_Work task_
Beneath this task are records; print exactly the stretch of them from the line with "Orario Scuola Primaria Soiano" through the line with "Помня характер прежнего", both ends included.

Records from a collection:

___

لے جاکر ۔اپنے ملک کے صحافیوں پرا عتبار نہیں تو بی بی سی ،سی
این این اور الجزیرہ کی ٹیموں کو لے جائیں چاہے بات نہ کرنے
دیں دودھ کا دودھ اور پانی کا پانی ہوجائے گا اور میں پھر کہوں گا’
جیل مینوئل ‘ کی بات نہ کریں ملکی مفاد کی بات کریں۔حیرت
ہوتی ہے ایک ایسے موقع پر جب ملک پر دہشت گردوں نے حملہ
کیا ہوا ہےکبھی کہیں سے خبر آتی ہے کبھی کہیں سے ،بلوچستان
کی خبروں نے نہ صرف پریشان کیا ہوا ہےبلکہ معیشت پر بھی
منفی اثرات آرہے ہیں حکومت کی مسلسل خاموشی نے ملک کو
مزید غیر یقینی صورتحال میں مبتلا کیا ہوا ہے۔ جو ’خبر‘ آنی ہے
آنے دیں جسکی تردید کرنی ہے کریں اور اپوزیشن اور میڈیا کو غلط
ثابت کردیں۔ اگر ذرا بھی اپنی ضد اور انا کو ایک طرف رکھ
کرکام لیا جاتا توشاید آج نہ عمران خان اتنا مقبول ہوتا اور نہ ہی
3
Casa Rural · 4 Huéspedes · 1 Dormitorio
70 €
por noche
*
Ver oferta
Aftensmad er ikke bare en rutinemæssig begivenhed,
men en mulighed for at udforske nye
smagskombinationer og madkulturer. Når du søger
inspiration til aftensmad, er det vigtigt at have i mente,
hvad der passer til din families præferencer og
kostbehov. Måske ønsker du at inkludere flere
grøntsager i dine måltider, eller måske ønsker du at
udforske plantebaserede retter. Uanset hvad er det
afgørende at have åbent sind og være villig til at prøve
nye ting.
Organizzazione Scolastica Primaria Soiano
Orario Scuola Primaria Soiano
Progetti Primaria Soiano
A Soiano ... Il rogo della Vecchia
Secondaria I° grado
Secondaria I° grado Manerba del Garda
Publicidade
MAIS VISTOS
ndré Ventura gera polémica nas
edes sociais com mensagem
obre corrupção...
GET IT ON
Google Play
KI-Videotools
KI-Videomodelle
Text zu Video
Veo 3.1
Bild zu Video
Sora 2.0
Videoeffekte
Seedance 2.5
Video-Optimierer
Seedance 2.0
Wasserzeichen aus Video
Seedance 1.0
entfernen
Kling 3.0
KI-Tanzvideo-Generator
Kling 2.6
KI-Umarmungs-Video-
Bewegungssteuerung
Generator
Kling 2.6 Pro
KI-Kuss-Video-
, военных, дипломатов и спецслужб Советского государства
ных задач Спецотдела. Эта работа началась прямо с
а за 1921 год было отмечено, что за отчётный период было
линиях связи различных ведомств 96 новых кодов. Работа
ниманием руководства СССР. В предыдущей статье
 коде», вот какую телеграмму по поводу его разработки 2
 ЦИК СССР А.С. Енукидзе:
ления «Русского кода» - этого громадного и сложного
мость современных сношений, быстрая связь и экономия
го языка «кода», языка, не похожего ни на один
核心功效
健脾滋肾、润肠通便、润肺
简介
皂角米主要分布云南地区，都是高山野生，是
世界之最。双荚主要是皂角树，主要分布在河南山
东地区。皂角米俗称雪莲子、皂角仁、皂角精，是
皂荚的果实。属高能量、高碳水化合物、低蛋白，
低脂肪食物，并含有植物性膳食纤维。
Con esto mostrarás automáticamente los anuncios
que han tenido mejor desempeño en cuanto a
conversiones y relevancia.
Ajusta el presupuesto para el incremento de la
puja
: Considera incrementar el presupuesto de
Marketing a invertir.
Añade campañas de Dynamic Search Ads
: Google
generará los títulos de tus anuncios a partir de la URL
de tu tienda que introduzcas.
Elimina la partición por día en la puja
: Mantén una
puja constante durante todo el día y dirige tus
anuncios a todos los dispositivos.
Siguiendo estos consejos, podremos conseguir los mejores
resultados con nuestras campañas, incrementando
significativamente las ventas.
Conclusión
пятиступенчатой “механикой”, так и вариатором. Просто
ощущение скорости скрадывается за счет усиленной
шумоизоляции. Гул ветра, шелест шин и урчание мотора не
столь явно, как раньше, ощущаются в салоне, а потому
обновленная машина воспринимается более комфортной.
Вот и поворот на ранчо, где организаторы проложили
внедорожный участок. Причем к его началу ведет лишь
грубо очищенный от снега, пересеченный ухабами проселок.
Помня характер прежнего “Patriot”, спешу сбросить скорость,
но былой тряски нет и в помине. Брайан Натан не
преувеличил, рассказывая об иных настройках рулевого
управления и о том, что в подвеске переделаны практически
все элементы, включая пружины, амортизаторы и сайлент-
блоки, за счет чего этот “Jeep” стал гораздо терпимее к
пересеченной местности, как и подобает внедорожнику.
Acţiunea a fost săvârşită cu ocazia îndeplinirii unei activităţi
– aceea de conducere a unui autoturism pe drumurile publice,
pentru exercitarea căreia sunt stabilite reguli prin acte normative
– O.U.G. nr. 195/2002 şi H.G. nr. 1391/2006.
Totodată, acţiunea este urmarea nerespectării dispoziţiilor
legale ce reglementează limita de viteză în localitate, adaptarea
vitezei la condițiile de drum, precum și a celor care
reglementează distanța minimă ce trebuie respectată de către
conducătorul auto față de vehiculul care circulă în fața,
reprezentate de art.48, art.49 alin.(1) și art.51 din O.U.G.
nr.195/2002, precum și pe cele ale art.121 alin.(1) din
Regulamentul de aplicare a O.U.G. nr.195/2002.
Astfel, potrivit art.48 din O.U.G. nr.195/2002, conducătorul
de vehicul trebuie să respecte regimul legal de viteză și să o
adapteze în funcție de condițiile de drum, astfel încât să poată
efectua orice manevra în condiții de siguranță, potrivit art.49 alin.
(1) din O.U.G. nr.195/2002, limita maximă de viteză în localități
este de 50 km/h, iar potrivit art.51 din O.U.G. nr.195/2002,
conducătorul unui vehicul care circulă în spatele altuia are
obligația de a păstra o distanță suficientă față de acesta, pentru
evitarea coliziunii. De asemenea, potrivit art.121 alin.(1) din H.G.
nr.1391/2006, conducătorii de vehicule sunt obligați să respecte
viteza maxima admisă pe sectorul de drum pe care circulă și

___

_Response_
Orario Scuola Primaria Soiano
Progetti Primaria Soiano
A Soiano ... Il rogo della Vecchia
Secondaria I° grado
Secondaria I° grado Manerba del Garda
Publicidade
MAIS VISTOS
ndré Ventura gera polémica nas
edes sociais com mensagem
obre corrupção...
GET IT ON
Google Play
KI-Videotools
KI-Videomodelle
Text zu Video
Veo 3.1
Bild zu Video
Sora 2.0
Videoeffekte
Seedance 2.5
Video-Optimierer
Seedance 2.0
Wasserzeichen aus Video
Seedance 1.0
entfernen
Kling 3.0
KI-Tanzvideo-Generator
Kling 2.6
KI-Umarmungs-Video-
Bewegungssteuerung
Generator
Kling 2.6 Pro
KI-Kuss-Video-
, военных, дипломатов и спецслужб Советского государства
ных задач Спецотдела. Эта работа началась прямо с
а за 1921 год было отмечено, что за отчётный период было
линиях связи различных ведомств 96 новых кодов. Работа
ниманием руководства СССР. В предыдущей статье
 коде», вот какую телеграмму по поводу его разработки 2
 ЦИК СССР А.С. Енукидзе:
ления «Русского кода» - этого громадного и сложного
мость современных сношений, быстрая связь и экономия
го языка «кода», языка, не похожего ни на один
核心功效
健脾滋肾、润肠通便、润肺
简介
皂角米主要分布云南地区，都是高山野生，是
世界之最。双荚主要是皂角树，主要分布在河南山
东地区。皂角米俗称雪莲子、皂角仁、皂角精，是
皂荚的果实。属高能量、高碳水化合物、低蛋白，
低脂肪食物，并含有植物性膳食纤维。
Con esto mostrarás automáticamente los anuncios
que han tenido mejor desempeño en cuanto a
conversiones y relevancia.
Ajusta el presupuesto para el incremento de la
puja
: Considera incrementar el presupuesto de
Marketing a invertir.
Añade campañas de Dynamic Search Ads
: Google
generará los títulos de tus anuncios a partir de la URL
de tu tienda que introduzcas.
Elimina la partición por día en la puja
: Mantén una
puja constante durante todo el día y dirige tus
anuncios a todos los dispositivos.
Siguiendo estos consejos, podremos conseguir los mejores
resultados con nuestras campañas, incrementando
significativamente las ventas.
Conclusión
пятиступенчатой “механикой”, так и вариатором. Просто
ощущение скорости скрадывается за счет усиленной
шумоизоляции. Гул ветра, шелест шин и урчание мотора не
столь явно, как раньше, ощущаются в салоне, а потому
обновленная машина воспринимается более комфортной.
Вот и поворот на ранчо, где организаторы проложили
внедорожный участок. Причем к его началу ведет лишь
грубо очищенный от снега, пересеченный ухабами проселок.
Помня характер прежнего “Patriot”, спешу сбросить скорость,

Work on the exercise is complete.